Type IIB topoisomerases operate through a similar fashion, except that the protein forms a two-base overhang in the G-segment and the C-terminal gate is completely missing.

===DNA cleavage===
In the strand passage mechanism, the cleavage of DNA is key to allow the T-segment to transfer through the G-segment. The mechanism of DNA cleavage by type IIA topoisomerases has recently been the focus of many biochemical and structural biology studies.

==Catenation==
Catenation is the process by which two circular DNA strands are linked together like chain links. This occurs after DNA replication, where two single strands are catenated and can still replicate but cannot separate into the two daughter cells. As type II topoisomerases break a double strand, they can fix this state (type I topoisomerases could do this only if there were already a single-strand nick), and the correct chromosome number can remain in daughter cells. Linear DNA in eukaryotes is so long they can be thought of as being without ends; type II topoisomerases are needed for the same reason.

==Inhibition==

Small molecules that target type II topoisomerase are divided into two classes: inhibitors and poisons.
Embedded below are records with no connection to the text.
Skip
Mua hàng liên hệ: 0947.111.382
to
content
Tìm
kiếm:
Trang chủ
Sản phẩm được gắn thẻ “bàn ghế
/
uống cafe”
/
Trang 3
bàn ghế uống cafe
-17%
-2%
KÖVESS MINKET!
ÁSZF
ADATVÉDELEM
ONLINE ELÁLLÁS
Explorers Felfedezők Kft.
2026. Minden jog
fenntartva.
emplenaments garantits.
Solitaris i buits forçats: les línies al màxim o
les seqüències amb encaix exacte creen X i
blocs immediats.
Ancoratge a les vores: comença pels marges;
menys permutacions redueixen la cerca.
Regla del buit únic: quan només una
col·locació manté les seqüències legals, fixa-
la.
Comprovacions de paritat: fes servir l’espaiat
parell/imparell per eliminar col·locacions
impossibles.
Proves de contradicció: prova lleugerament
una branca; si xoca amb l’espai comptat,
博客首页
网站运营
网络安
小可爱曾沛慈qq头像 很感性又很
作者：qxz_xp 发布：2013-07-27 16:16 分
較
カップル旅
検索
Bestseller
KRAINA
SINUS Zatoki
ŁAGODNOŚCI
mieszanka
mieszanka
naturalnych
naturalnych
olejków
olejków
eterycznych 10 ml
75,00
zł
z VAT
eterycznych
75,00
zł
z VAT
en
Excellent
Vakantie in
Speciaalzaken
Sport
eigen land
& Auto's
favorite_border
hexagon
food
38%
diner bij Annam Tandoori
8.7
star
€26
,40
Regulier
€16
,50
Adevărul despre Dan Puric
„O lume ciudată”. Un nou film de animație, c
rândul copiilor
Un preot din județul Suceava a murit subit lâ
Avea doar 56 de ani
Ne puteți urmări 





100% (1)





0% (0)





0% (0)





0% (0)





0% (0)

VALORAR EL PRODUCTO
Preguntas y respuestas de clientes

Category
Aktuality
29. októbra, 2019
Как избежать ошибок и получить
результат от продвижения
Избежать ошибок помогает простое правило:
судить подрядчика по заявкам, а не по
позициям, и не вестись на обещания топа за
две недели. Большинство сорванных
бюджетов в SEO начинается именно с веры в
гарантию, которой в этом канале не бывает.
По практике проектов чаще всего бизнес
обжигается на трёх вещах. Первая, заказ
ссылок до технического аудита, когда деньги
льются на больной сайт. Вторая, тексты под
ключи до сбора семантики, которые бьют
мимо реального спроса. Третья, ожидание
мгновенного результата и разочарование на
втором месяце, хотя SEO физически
Due to their frequent presence in proliferating eukaryotic cells, inhibitors of type II topoisomerases have been extensively studied and used as anti-cancer medications.

- Inhibitors of type II topoisomerase include HU-331, ICRF-187, ICRF-193, and mitindomide. These molecules work by inhibiting the ATPase activity by acting as noncompetitive inhibitors of ATP. This has been shown through structural studies and biochemical studies performed by the Lindsley group.
- Poisons of type II topoisomerases include doxorubicin, etoposide, novobiocin, quinolones (including ciprofloxacin), and teniposide. These small molecules target the DNA-protein complex. Some of these molecules lead to increased cleavage, whereas others, such as etoposide, inhibit religation.

The experimental antitumor drug m-AMSA (4'-(9'-acridinylamino)methanesulfon-m-anisidide) also inhibits type 2 topoisomerase.

Topoisomerase poisons have been extensively used as both anticancer and antibacterial therapies. While antibacterial compounds such as ciprofloxacin target bacterial gyrase, they fail to inhibit eukaryotic type IIA topoisomerases. In addition, drug-resistant bacteria often have a point mutation in gyrase (Serine79Alanine in E. coli) that renders quinolones ineffective. Recent structural studies have led to the discovery of a compound that no longer relies on this residue and, therefore, has efficacy against drug-resistant bacteria.

==Bacteriophage T4 gyrase==

The bacteriophage (phage) T4 gyrase (type II topoisomerase) is a multisubunit protein consisting of the products of genes 39, 52 and probably 60. It catalyses the relaxation of negatively or positively superhelical DNA and is employed in phage DNA replication during infection of the E. coli bacterial host. The phage gene 52 protein shares homology with the E. coli gyrase gyrA subunit and the phage gene 39 protein shares homology with the gyr B subunit. Since the host E. coli DNA gyrase can partially compensate for the loss of the phage T4 gene products, mutants defective in either genes 39, 52 or 60 do not completely abolish phage DNA replication, but rather delay its initiation. The rate of DNA elongation is not slower than wild-type in such mutant infections. Mutants defective in genes 39, 52 or 60 show increased genetic recombination as well as increased base-substitution and deletion mutation suggesting that the host compensated DNA synthesis is less accurate than that directed by wild-type phage. A mutant defective in gene 39 shows increased sensitivity to inactivation by ultraviolet irradiation during the stage of phage infection after initiation of DNA replication when multiple copies of the phage chromosome are present. Mutants defective in genes 39, 52 and 60 have reduced ability to carry out multiplicity reactivation, a form of recombinational repair that can deal with different types of DNA damage. The gyrase specified by the genome of uninfected E. coli also appears to participate in recombinational repair by providing an initiation point for the reciprocal strand exchange driven by the RecA protein.